Similar to a receipt, a bill of sale is a written instrument that attests to a buyer’s purchase of property from a seller. A bill of sale generally includes the transacting parties’ contact information, a description of the item sold, all warranties made by the seller, any conditions attached to the sale, the date of transfer, price, payment schedule(s), and the parties’ signatures–among other provisions.
‘Bill of Sale’ forms are commonly used in the transfer of motor vehicles, aircrafts, and ships. Transactions involving other types of property are recorded using receipts, invoices, deeds, and other written instruments.
In jurisdictions where ownership does not depend on physical possession of property, buyers lacking physical possession may use a bill of sale as proof of their ownership rights.

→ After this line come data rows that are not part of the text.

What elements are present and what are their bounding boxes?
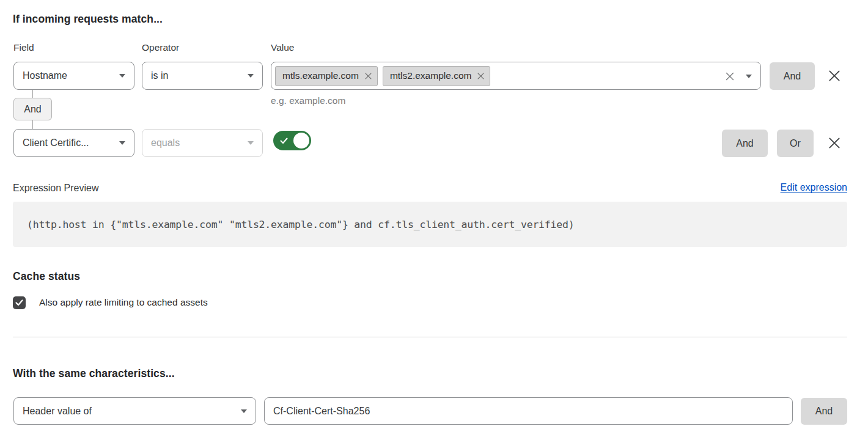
field-select-row1-value: Hostname xyxy=(23,70,67,81)
expression-code: (http.host in {"mtls.example.com" "mtls2… xyxy=(27,219,575,230)
chevron-down-icon[interactable] xyxy=(746,75,752,78)
value-tag: mtls.example.com xyxy=(275,66,378,86)
field-select-row1[interactable]: Hostname xyxy=(13,62,134,90)
operator-column-label: Operator xyxy=(142,42,179,53)
expression-preview-label: Expression Preview xyxy=(13,183,99,194)
value-tag-label: mtls.example.com xyxy=(282,70,359,81)
connector-line-top xyxy=(32,90,33,98)
operator-select-row1[interactable]: is in xyxy=(142,62,263,90)
chevron-down-icon xyxy=(119,141,125,145)
characteristic-select[interactable]: Header value of xyxy=(13,397,256,425)
chevron-down-icon xyxy=(248,141,254,145)
field-select-row2[interactable]: Client Certific... xyxy=(13,129,134,157)
add-characteristic-button[interactable]: And xyxy=(801,398,847,425)
cache-status-title: Cache status xyxy=(13,270,80,283)
edit-expression-link[interactable]: Edit expression xyxy=(781,182,847,193)
operator-select-row2-disabled: equals xyxy=(142,129,263,157)
characteristics-title: With the same characteristics... xyxy=(13,367,175,380)
chevron-down-icon xyxy=(248,74,254,78)
check-icon xyxy=(280,138,288,144)
value-tag-label: mtls2.example.com xyxy=(390,70,472,81)
value-tag: mtls2.example.com xyxy=(383,66,491,86)
add-or-condition-button-row2[interactable]: Or xyxy=(777,130,814,157)
value-multiselect-row1[interactable]: mtls.example.com mtls2.example.com xyxy=(271,62,761,90)
operator-select-row2-placeholder: equals xyxy=(151,138,180,148)
toggle-knob xyxy=(293,133,309,148)
remove-tag-icon[interactable] xyxy=(477,73,484,79)
characteristic-select-value: Header value of xyxy=(23,406,92,417)
match-section-title: If incoming requests match... xyxy=(13,13,163,26)
field-column-label: Field xyxy=(13,42,34,53)
operator-select-row1-value: is in xyxy=(151,70,168,81)
header-name-input[interactable] xyxy=(264,397,793,425)
chevron-down-icon xyxy=(119,74,125,78)
connector-line-bottom xyxy=(32,120,33,129)
value-column-label: Value xyxy=(271,42,295,53)
clear-value-icon[interactable] xyxy=(725,72,735,81)
expression-code-block: (http.host in {"mtls.example.com" "mtls2… xyxy=(13,202,847,247)
add-and-condition-button-row2[interactable]: And xyxy=(722,130,768,157)
field-select-row2-value: Client Certific... xyxy=(23,138,89,148)
chevron-down-icon xyxy=(241,409,247,413)
cached-assets-checkbox[interactable] xyxy=(13,296,26,309)
connector-and-button[interactable]: And xyxy=(13,98,52,120)
section-divider xyxy=(13,337,847,337)
cert-verified-toggle[interactable] xyxy=(273,131,311,150)
remove-tag-icon[interactable] xyxy=(365,73,372,79)
rate-limiting-rule-form: If incoming requests match... Field Oper… xyxy=(0,0,868,440)
remove-condition-icon-row2[interactable] xyxy=(826,134,843,152)
cached-assets-checkbox-label[interactable]: Also apply rate limiting to cached asset… xyxy=(39,297,208,308)
value-helper-text: e.g. example.com xyxy=(271,95,345,106)
check-icon xyxy=(15,299,23,306)
remove-condition-icon-row1[interactable] xyxy=(826,67,843,84)
add-and-condition-button-row1[interactable]: And xyxy=(770,62,815,90)
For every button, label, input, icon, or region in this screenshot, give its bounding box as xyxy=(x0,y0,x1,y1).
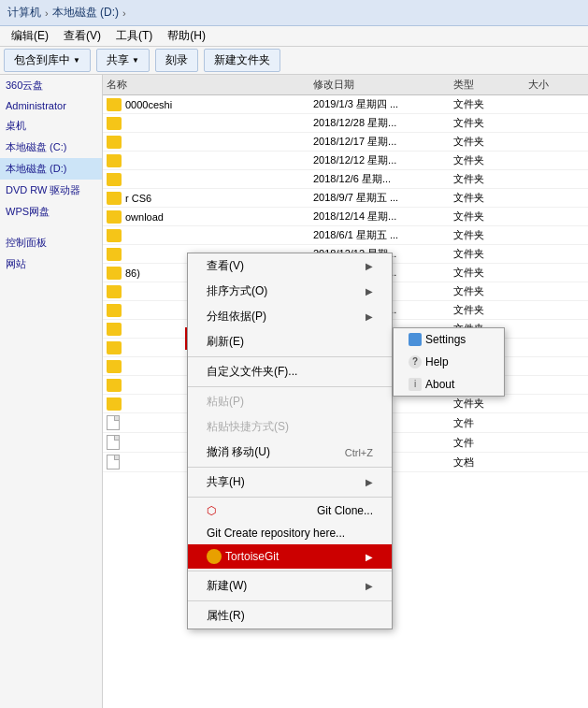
table-row[interactable]: ownload 2018/12/14 星期... 文件夹 xyxy=(103,208,588,226)
file-type: 文件 xyxy=(453,416,528,430)
ctx-sep-4 xyxy=(188,497,392,498)
sidebar-item-wps[interactable]: WPS网盘 xyxy=(0,201,102,223)
folder-icon xyxy=(107,360,122,373)
ctx-properties[interactable]: 属性(R) xyxy=(188,603,392,629)
submenu-arrow-icon: ▶ xyxy=(366,311,373,322)
table-row[interactable]: 2018/12/12 星期... 文件夹 xyxy=(103,152,588,170)
folder-icon xyxy=(107,210,122,224)
menu-help[interactable]: 帮助(H) xyxy=(160,26,213,46)
folder-icon xyxy=(107,379,122,392)
folder-icon xyxy=(107,136,122,149)
submenu-arrow-icon: ▶ xyxy=(366,552,373,562)
submenu-arrow-icon: ▶ xyxy=(366,261,373,271)
file-name-text: 86) xyxy=(125,267,140,279)
folder-icon xyxy=(107,285,122,298)
breadcrumb-computer[interactable]: 计算机 xyxy=(6,5,43,21)
table-row[interactable]: 2018/12/28 星期... 文件夹 xyxy=(103,114,588,133)
ctx-sep-1 xyxy=(188,356,392,357)
folder-icon xyxy=(107,173,122,186)
tortoisegit-submenu: Settings ? Help i About xyxy=(393,327,505,397)
toolbar-burn[interactable]: 刻录 xyxy=(155,49,198,72)
col-name: 名称 xyxy=(107,78,313,92)
file-type: 文件夹 xyxy=(453,191,528,205)
ctx-sep-5 xyxy=(188,571,392,571)
submenu-arrow-icon: ▶ xyxy=(366,286,373,296)
submenu-arrow-icon: ▶ xyxy=(366,477,373,487)
breadcrumb-localdisk[interactable]: 本地磁盘 (D:) xyxy=(50,5,121,21)
ctx-git-clone[interactable]: ⬡ Git Clone... xyxy=(188,499,392,522)
file-modified: 2018/12/6 星期... xyxy=(313,172,453,186)
file-name-cell: 0000ceshi xyxy=(107,98,313,111)
file-type: 文件夹 xyxy=(453,153,528,167)
file-icon xyxy=(107,435,120,450)
ctx-sort[interactable]: 排序方式(O) ▶ xyxy=(188,279,392,304)
menu-edit[interactable]: 编辑(E) xyxy=(4,26,56,46)
chevron-down-icon: ▼ xyxy=(132,56,139,65)
ctx-undo-move[interactable]: 撤消 移动(U) Ctrl+Z xyxy=(188,440,392,465)
submenu-settings[interactable]: Settings xyxy=(394,328,504,351)
sidebar-item-controlpanel[interactable]: 控制面板 xyxy=(0,232,102,253)
ctx-view[interactable]: 查看(V) ▶ xyxy=(188,253,392,279)
ctx-git-create[interactable]: Git Create repository here... xyxy=(188,522,392,544)
column-header: 名称 修改日期 类型 大小 xyxy=(103,75,588,95)
ctx-tortoisegit[interactable]: TortoiseGit ▶ xyxy=(188,544,392,569)
file-type: 文件夹 xyxy=(453,116,528,130)
folder-icon xyxy=(107,397,122,411)
col-modified: 修改日期 xyxy=(313,78,453,92)
col-size: 大小 xyxy=(528,78,584,92)
folder-icon xyxy=(107,341,122,354)
submenu-about[interactable]: i About xyxy=(394,373,504,396)
file-modified: 2018/12/12 星期... xyxy=(313,153,453,167)
file-type: 文件 xyxy=(453,436,528,450)
sidebar-item-desktop[interactable]: 桌机 xyxy=(0,115,102,137)
chevron-down-icon: ▼ xyxy=(73,56,80,65)
table-row[interactable]: 2018/12/6 星期... 文件夹 xyxy=(103,170,588,189)
file-name-cell xyxy=(107,229,313,242)
folder-icon xyxy=(107,98,122,111)
breadcrumb-sep-2: › xyxy=(121,7,128,19)
settings-icon xyxy=(409,333,422,346)
menu-view[interactable]: 查看(V) xyxy=(56,26,108,46)
folder-icon xyxy=(107,192,122,205)
folder-icon xyxy=(107,323,122,336)
tortoisegit-icon xyxy=(207,549,222,564)
table-row[interactable]: 0000ceshi 2019/1/3 星期四 ... 文件夹 xyxy=(103,95,588,114)
table-row[interactable]: r CS6 2018/9/7 星期五 ... 文件夹 xyxy=(103,189,588,208)
file-modified: 2018/12/28 星期... xyxy=(313,116,453,130)
table-row[interactable]: 2018/6/1 星期五 ... 文件夹 xyxy=(103,226,588,245)
file-name-cell xyxy=(107,136,313,149)
breadcrumb-sep-1: › xyxy=(43,7,50,19)
file-icon xyxy=(107,415,120,430)
file-type: 文件夹 xyxy=(453,303,528,317)
ctx-new[interactable]: 新建(W) ▶ xyxy=(188,573,392,599)
ctx-refresh[interactable]: 刷新(E) xyxy=(188,329,392,354)
folder-icon xyxy=(107,154,122,167)
ctx-group[interactable]: 分组依据(P) ▶ xyxy=(188,304,392,329)
sidebar-item-diskd[interactable]: 本地磁盘 (D:) xyxy=(0,158,102,180)
git-icon: ⬡ xyxy=(207,504,216,517)
submenu-arrow-icon: ▶ xyxy=(366,581,373,591)
toolbar-share[interactable]: 共享 ▼ xyxy=(96,49,150,72)
ctx-share[interactable]: 共享(H) ▶ xyxy=(188,470,392,495)
ctx-customize[interactable]: 自定义文件夹(F)... xyxy=(188,359,392,384)
sidebar-item-website[interactable]: 网站 xyxy=(0,253,102,275)
context-menu: 查看(V) ▶ 排序方式(O) ▶ 分组依据(P) ▶ 刷新(E) 自定义文件夹… xyxy=(187,253,393,629)
file-type: 文件夹 xyxy=(453,172,528,186)
submenu-help[interactable]: ? Help xyxy=(394,351,504,373)
sidebar-item-administrator[interactable]: Administrator xyxy=(0,96,102,115)
file-modified: 2018/12/14 星期... xyxy=(313,210,453,224)
folder-icon xyxy=(107,267,122,280)
sidebar-item-diskc[interactable]: 本地磁盘 (C:) xyxy=(0,137,102,158)
file-type: 文件夹 xyxy=(453,247,528,261)
toolbar-include[interactable]: 包含到库中 ▼ xyxy=(4,49,91,72)
sidebar-item-360cloud[interactable]: 360云盘 xyxy=(0,75,102,96)
ctx-sep-2 xyxy=(188,386,392,387)
sidebar-item-dvd[interactable]: DVD RW 驱动器 xyxy=(0,180,102,201)
file-name-cell xyxy=(107,117,313,130)
file-name-cell xyxy=(107,173,313,186)
menu-bar: 编辑(E) 查看(V) 工具(T) 帮助(H) xyxy=(0,26,588,47)
toolbar-newfolder[interactable]: 新建文件夹 xyxy=(204,49,280,72)
menu-tools[interactable]: 工具(T) xyxy=(108,26,160,46)
table-row[interactable]: 2018/12/17 星期... 文件夹 xyxy=(103,133,588,152)
ctx-sep-6 xyxy=(188,600,392,601)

A bill of sale and a receipt are similar instruments, but a receipt is generally less formal than a bill of sale. A bill of sale, for example, must usually contain a description of the exchanged good(s). That is not the case for receipts–which may be used to provide record of payment without any description of what the payment is for. In other words, receipts are not bills of sale but a bill of sale may serve as a receipt.
Some states have statutes addressing the usage of bills of sale in private transactions. Florida’s Uniform Commercial Code, for example, does not require that a bill of sale be given in connection with a sale. However, when a bill of sale is issued, it is “expected to be construed in a manner that adequately records the transaction so as to prevent unnecessary future disputes”. (13 Florida Jur Forms Legal & Bus. § 42:56)
Types of Bills of Sale
There are two main types of bill-of-sales: the (1) absolute bill of sale (used in the sale of goods, as governed by the common law and the UCC) and the (2) conditional bill of sale (used for borrowing and financing).
An absolute bill of sale completely conveys property, without any restrictions on the buyer or scheduled payments to the seller. Such bill of sale would be issued, for example, in the full cash purchase of a motor vehicle.
Absolute bills of sale generally detail the form of payment and the condition of the property. They are ideal for transactions that involve payment in full and items sold in “as is” condition.
A conditional bill of sale conveys property with conditions on the buyer’s ownership. This kind of bill of sale is most appropriate for transactions involving loans, like the purchase of a house. When purchasing a home using a mortgage, the mortgagor (borrower) conveys conditional ownership of the property to the mortgagee (lender). The mortgagee is granted ownership of the property on the condition that the mortgagor retain physical possession, and upon paying their debt, regain full ownership. Conditional bills of sale are ideal for sellers that wish to place specific requirements on buyers.